> [DATA]:

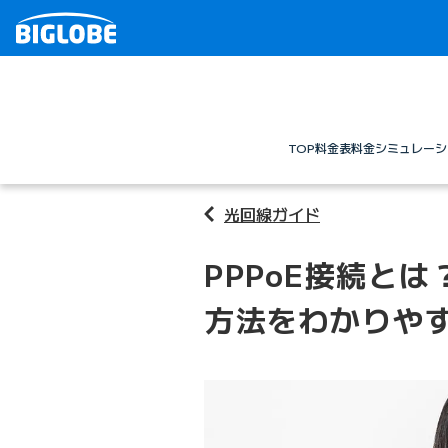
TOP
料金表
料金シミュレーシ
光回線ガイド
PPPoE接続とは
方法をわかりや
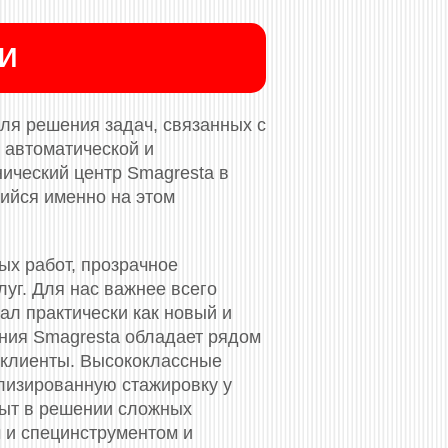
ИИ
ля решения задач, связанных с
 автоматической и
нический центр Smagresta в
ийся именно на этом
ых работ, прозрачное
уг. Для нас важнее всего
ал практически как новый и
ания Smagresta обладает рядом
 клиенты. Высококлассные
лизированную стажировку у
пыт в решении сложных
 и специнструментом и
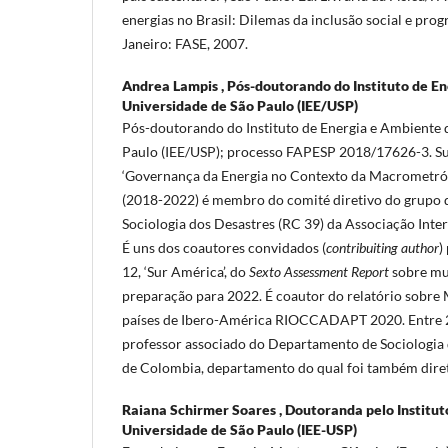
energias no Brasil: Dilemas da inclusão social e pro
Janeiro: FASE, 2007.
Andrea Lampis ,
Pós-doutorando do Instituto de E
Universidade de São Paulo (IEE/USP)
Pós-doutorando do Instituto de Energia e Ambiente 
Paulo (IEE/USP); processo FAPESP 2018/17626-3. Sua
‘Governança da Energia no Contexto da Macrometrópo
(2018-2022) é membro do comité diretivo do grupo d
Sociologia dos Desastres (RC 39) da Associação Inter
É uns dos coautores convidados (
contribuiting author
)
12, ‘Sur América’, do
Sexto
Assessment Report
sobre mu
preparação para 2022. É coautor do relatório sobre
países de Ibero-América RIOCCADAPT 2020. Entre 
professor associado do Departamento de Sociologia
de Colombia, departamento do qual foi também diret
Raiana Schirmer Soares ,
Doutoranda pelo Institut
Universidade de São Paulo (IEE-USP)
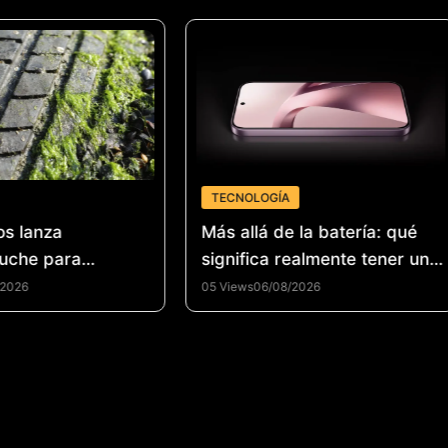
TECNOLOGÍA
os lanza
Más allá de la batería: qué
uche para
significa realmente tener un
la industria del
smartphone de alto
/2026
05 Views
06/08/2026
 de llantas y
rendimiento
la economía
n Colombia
---
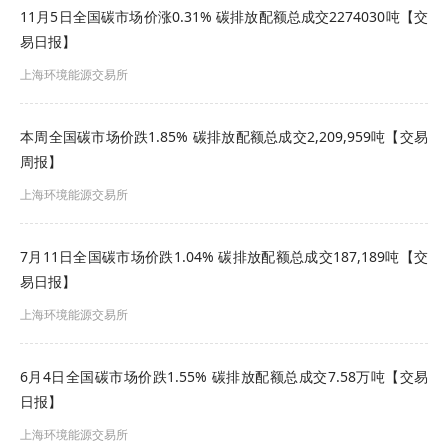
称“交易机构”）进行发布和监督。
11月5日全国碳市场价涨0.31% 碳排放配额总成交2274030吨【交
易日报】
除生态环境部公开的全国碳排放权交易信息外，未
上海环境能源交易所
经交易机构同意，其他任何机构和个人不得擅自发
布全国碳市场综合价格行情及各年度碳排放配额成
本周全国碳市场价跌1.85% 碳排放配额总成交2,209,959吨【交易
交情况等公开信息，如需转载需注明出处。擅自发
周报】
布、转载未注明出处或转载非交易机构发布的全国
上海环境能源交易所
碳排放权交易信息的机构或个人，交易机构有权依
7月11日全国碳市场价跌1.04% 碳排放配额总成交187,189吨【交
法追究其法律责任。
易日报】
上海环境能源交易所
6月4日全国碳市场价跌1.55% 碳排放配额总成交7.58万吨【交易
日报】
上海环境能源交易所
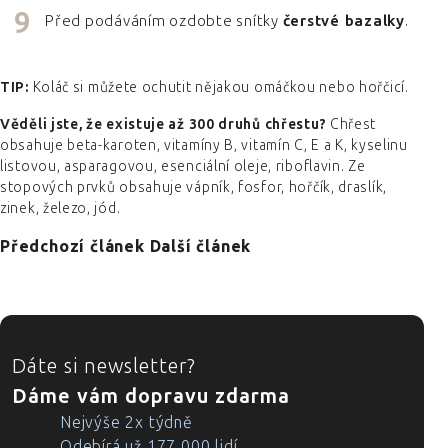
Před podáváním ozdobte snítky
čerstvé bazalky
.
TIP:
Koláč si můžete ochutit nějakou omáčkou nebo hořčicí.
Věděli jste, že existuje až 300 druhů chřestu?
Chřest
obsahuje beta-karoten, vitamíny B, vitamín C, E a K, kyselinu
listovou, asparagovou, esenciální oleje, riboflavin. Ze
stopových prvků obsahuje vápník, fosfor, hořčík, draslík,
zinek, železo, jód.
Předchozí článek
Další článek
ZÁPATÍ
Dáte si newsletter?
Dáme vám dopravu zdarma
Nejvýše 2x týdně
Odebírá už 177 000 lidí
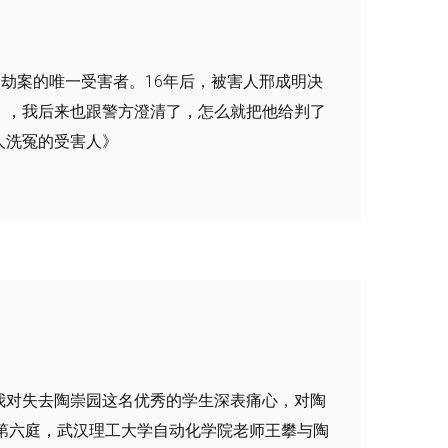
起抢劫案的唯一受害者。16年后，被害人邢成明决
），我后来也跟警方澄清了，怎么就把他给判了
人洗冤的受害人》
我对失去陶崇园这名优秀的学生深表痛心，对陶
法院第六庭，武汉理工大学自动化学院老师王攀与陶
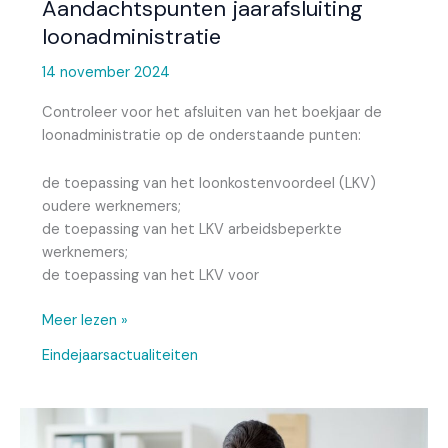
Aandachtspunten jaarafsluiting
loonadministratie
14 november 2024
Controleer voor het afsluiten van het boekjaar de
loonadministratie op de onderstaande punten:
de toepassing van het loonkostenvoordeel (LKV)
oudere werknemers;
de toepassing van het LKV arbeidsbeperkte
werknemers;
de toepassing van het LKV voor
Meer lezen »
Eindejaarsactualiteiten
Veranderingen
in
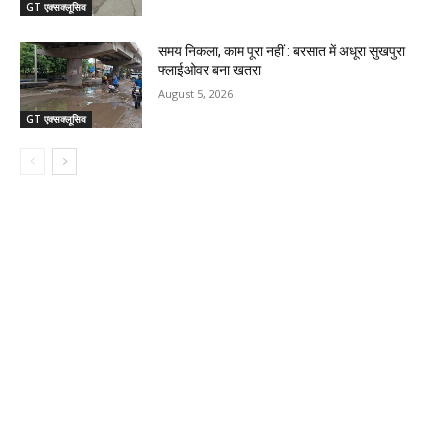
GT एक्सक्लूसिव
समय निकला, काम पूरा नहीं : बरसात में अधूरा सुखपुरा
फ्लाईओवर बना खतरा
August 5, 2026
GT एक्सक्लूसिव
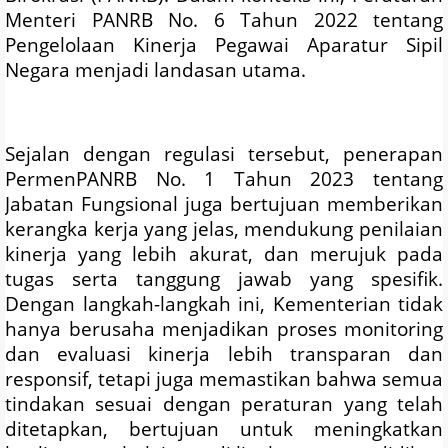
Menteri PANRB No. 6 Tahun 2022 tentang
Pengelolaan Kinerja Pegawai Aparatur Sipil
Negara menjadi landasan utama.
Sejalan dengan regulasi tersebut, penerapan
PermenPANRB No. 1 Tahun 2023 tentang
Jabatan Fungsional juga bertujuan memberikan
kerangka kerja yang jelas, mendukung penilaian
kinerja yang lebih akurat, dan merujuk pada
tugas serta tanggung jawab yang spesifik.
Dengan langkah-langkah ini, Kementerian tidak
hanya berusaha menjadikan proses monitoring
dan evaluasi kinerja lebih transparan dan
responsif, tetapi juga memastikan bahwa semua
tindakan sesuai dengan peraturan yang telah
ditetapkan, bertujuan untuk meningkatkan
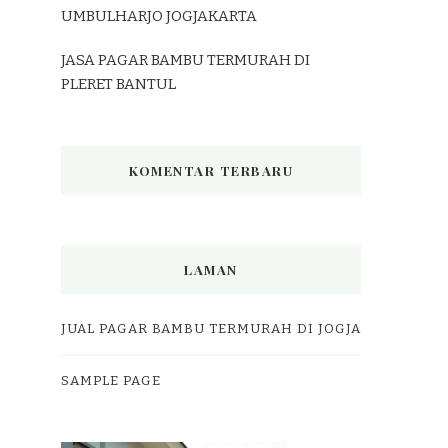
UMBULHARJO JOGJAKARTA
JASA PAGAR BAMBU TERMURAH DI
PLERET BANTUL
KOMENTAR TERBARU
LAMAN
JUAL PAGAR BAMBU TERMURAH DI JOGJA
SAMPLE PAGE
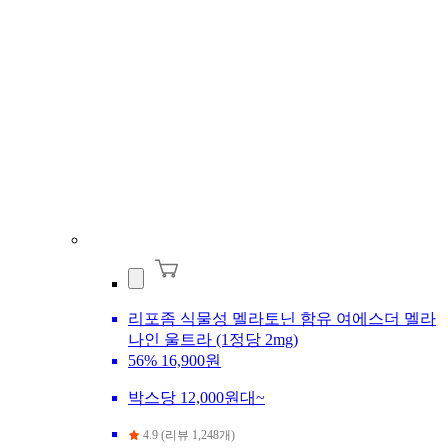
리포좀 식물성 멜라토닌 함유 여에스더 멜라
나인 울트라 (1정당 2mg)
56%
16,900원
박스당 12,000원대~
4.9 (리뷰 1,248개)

> [EXERCISE REQUIREMENTS]: In the entries above, which lines run from the one with "7月11日全国碳市场价跌1.04% 碳排放配额总成交187,189吨【交" up to and including the one with "4.9 (리뷰 1,248개)"? Write them out exactly, without the pictures.

> [ANSWER TO THE PROBLEM]:
7月11日全国碳市场价跌1.04% 碳排放配额总成交187,189吨【交
法追究其法律责任。
易日报】
上海环境能源交易所
6月4日全国碳市场价跌1.55% 碳排放配额总成交7.58万吨【交易
日报】
上海环境能源交易所
Před podáváním ozdobte snítky
čerstvé bazalky
.
TIP:
Koláč si můžete ochutit nějakou omáčkou nebo hořčicí.
Věděli jste, že existuje až 300 druhů chřestu?
Chřest
obsahuje beta-karoten, vitamíny B, vitamín C, E a K, kyselinu
listovou, asparagovou, esenciální oleje, riboflavin. Ze
stopových prvků obsahuje vápník, fosfor, hořčík, draslík,
zinek, železo, jód.
Předchozí článek
Další článek
ZÁPATÍ
Dáte si newsletter?
Dáme vám dopravu zdarma
Nejvýše 2x týdně
Odebírá už 177 000 lidí
起抢劫案的唯一受害者。16年后，被害人邢成明决
），我后来也跟警方澄清了，怎么就把他给判了
人洗冤的受害人》
我对失去陶崇园这名优秀的学生深表痛心，对陶
法院第六庭，武汉理工大学自动化学院老师王攀与陶
Aandachtspunten jaarafsluiting
loonadministratie
14 november 2024
Controleer voor het afsluiten van het boekjaar de
loonadministratie op de onderstaande punten:
de toepassing van het loonkostenvoordeel (LKV)
oudere werknemers;
de toepassing van het LKV arbeidsbeperkte
werknemers;
de toepassing van het LKV voor
Meer lezen »
Eindejaarsactualiteiten
Veranderingen
in
GT एक्सक्लूसिव
समय निकला, काम पूरा नहीं : बरसात में अधूरा सुखपुरा
फ्लाईओवर बना खतरा
August 5, 2026
GT एक्सक्लूसिव
Menteri PANRB No. 6 Tahun 2022 tentang
Pengelolaan Kinerja Pegawai Aparatur Sipil
Negara menjadi landasan utama.
Sejalan dengan regulasi tersebut, penerapan
PermenPANRB No. 1 Tahun 2023 tentang
Jabatan Fungsional juga bertujuan memberikan
kerangka kerja yang jelas, mendukung penilaian
kinerja yang lebih akurat, dan merujuk pada
tugas serta tanggung jawab yang spesifik.
Dengan langkah-langkah ini, Kementerian tidak
hanya berusaha menjadikan proses monitoring
dan evaluasi kinerja lebih transparan dan
responsif, tetapi juga memastikan bahwa semua
tindakan sesuai dengan peraturan yang telah
ditetapkan, bertujuan untuk meningkatkan
UMBULHARJO JOGJAKARTA
JASA PAGAR BAMBU TERMURAH DI
PLERET BANTUL
KOMENTAR TERBARU
LAMAN
JUAL PAGAR BAMBU TERMURAH DI JOGJA
SAMPLE PAGE
리포좀 식물성 멜라토닌 함유 여에스더 멜라
나인 울트라 (1정당 2mg)
56%
16,900원
박스당 12,000원대~
4.9 (리뷰 1,248개)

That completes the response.